Overview
In this lesson we learn to aggreate, merge, and manipulate strings in datasets.
Objectives
After completing this lesson, students should be able to:
Readings
Lander, Chapters 11.2, 12.2, 13
We often wish to describe data aggregated over some variables: eg, mean income by political party affiliation, or mean height by gender. Aggregate
does this using a simple syntax.
R comes with many sample datasets built in, and many packages come with their own sample datasets to illustrate their functions. One such dataset is the airquality data, which measures various weather qualities in New York in over a series of days in 1973. To view the first 6 rows of any dataset, one can use the head function:
head(airquality)
Ozone Solar.R Wind Temp Month Day
1 41 190 7.4 67 5 1
2 36 118 8.0 72 5 2
3 12 149 12.6 74 5 3
4 18 313 11.5 62 5 4
5 NA NA 14.3 56 5 5
6 28 NA 14.9 66 5 6
Tail
gives the last 6 rows. Obviously airquality[1:6,]
would also do the trick.
To view, for instance, the mean temperature aggregated by month in this data, we would use aggregate:
aggregate(Temp ~ Month, data=airquality, mean)
Month Temp
1 5 65.54839
2 6 79.10000
3 7 83.90323
4 8 83.96774
5 9 76.90000
The first argument consists of the variables to be aggregated on the left of the ~
, and the variables by which to aggregate on the right. The second argument specifies the dataset name, and the third is the function to apply (which can be anything).

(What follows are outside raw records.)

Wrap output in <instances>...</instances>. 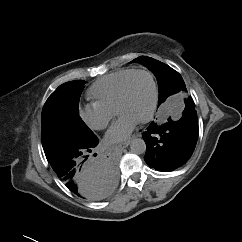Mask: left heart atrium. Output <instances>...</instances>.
<instances>
[{"instance_id":"left-heart-atrium-1","label":"left heart atrium","mask_w":242,"mask_h":242,"mask_svg":"<svg viewBox=\"0 0 242 242\" xmlns=\"http://www.w3.org/2000/svg\"><path fill=\"white\" fill-rule=\"evenodd\" d=\"M138 121L128 115H120L119 119L112 125L106 134L109 143L125 141L133 132Z\"/></svg>"}]
</instances>
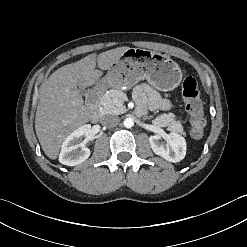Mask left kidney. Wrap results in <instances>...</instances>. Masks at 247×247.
<instances>
[{
    "label": "left kidney",
    "instance_id": "left-kidney-1",
    "mask_svg": "<svg viewBox=\"0 0 247 247\" xmlns=\"http://www.w3.org/2000/svg\"><path fill=\"white\" fill-rule=\"evenodd\" d=\"M149 142L153 152L169 162L176 163L185 157L186 141L176 133H170L167 136L165 145L160 142V136L158 135L150 136Z\"/></svg>",
    "mask_w": 247,
    "mask_h": 247
}]
</instances>
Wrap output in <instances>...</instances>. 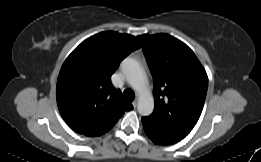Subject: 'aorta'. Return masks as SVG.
Here are the masks:
<instances>
[{
  "label": "aorta",
  "mask_w": 261,
  "mask_h": 162,
  "mask_svg": "<svg viewBox=\"0 0 261 162\" xmlns=\"http://www.w3.org/2000/svg\"><path fill=\"white\" fill-rule=\"evenodd\" d=\"M121 71L128 84L139 94L138 113L142 116L150 115L154 109V100L146 87L144 73L139 63L133 58H126L121 63Z\"/></svg>",
  "instance_id": "1"
}]
</instances>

If we want to summarize mean temperature and ozone levels by month, we would write:
aggregate(cbind(Temp,Ozone) ~ Month, data=airquality,mean)
Month Temp Ozone
1 5 66.73077 23.61538
2 6 78.22222 29.44444
3 7 83.88462 59.11538
4 8 83.96154 59.96154
5 9 76.89655 31.44828
And if we want to aggregate over two variables, eg month and day, we would write:
aggregate(cbind(Temp,Ozone) ~ Month + Day, data=airquality,mean)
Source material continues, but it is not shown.